A la fin d’un plantureux repas servi à l’hôtel « Beau Séjour », Maurice Mignon dédie à M. M. Subert et Gautron de Coudray, un poème cosigné avec sa sœur Alice Charlon, dont voici  des extraits. Pour les « conservateurs », l’intégral se trouve dans le bulletin de la Société n° 32 –année 1957, ainsi que la transcription d’une causerie faite par notre auteur à la Radio Nationale, le vendredi 22 mars 1957.

 

                                         « Dans tous mes périples lointains

                                            On m’a dit : votre Nivernais

                                            N’a vraiment rien qui vaille.

                                            Pas de guerriers dont le harnais

                                            Pourfendait d’estoc et de taille,

                                            Ni politiques en renom,

                                            Ni musiciens connus du monde.

                                            Ni…Hola ! Messieurs ! Pardon !

                                            Nivernais l’oncle Benjamin

                                            Rêvant aux roseaux de Pressures.

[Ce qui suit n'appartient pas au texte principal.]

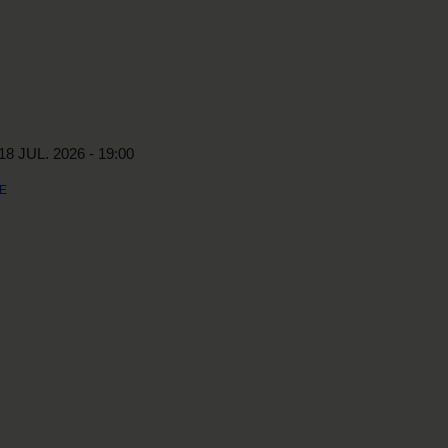
KABEL29
TRÅDENS VENNER
TRÅDEN
18 JUL. 2026 - 19:00
E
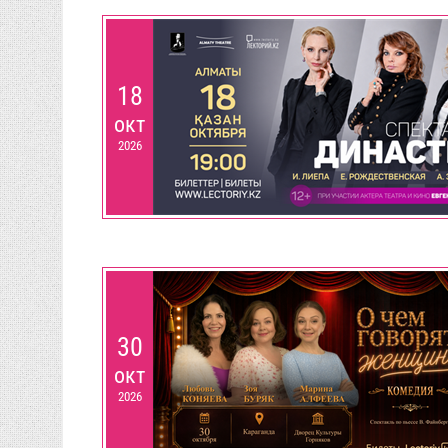
18
окт
2026
30
окт
2026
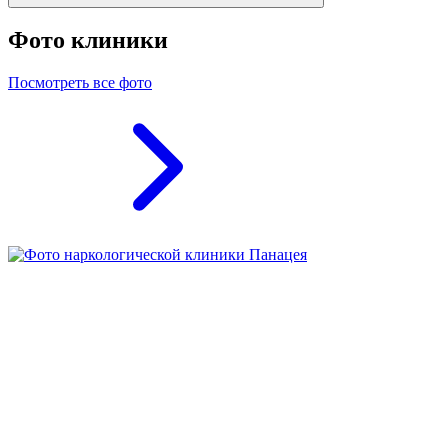
Фото клиники
Посмотреть все фото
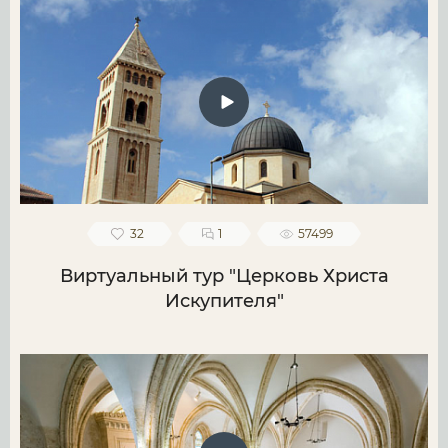
32
1
57499
Виртуальный тур "Церковь Христа
Искупителя"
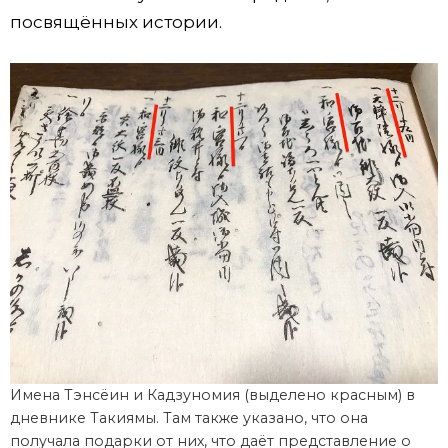
посвящённых истории.
Имена Тэнсёин и Кадзуномия (выделено красным) в
дневнике Такиямы. Там также указано, что она
получала подарки от них, что даёт представление о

                                            Nivernais ce tendre gamin

                                            Poil de Carotte, qui mesure

                                            L’amertume de son destin.

 

 

 

 

                                            Nivernaise la truculence

                                            De ce joyeux Colas Breugnon

                                            Qui fit la nique à l’existence

                                            Par son humour et sa raison.

                                            Nivernaise aussi l’analyse

                                            Des mœurs cachées du paysan,

                                            De sa vie secrète, surprise

                                            Par Bachelin, fils du Morvan.

                                            Franc Nohain, si spirituel,

                                            N’est-ce point à nous qu’il a dû

                                            D’être railleur, mais non cruel ?

                                            C’est un Nivernais de bon cru !

                                            Notre Société abrite

                                            Depuis déjà quatre-vingt ans,

                                            Beaucoup de noms dont le mérite

                                            Doit s’affirmer avec le temps.

                                            Notre musée a le même âge ;

                                            Nous célébrons leurs noces d’or,

                                            Car tous deux font bon ménage

                                            Et poursuivent le même effort.

                                            Peut-être sont-ils trop modestes :

                                            C’est dans la ligne de chez nous !

                                            Mais lorsque tout déchire, ils restent

                                            Vivants malgré le temps jaloux…

 

Maurice Mignon oeuvra à la création de l’université de Nice – Sophia Antipolis, instituée le 23 octobre 1965, dont la devise actuelle « Passerelle vers le savoir et l’innovation » aurait plu à l’un de ses fondateurs ; de même que la très récente ouverture de l’Ecole Supérieure en Sciences informatiques.  

 

Au fil des années, il reçoit « honneur et gloire » selon cette formule très nivernaise ! Officier de la Légion d’Honneur, Commandeur de la couronne d’Italie, Croix de guerre italienne, Docteur « honoris causa » de l’université de Padoue, Officier de l’Ordre de Léopold etc.. 

 

Son dernier vœu : reposer en terre nivernaise ; vœu exaucé dans le vieux cimetière des « Six Journaux » à Clamecy, sous une dalle de granit moussue.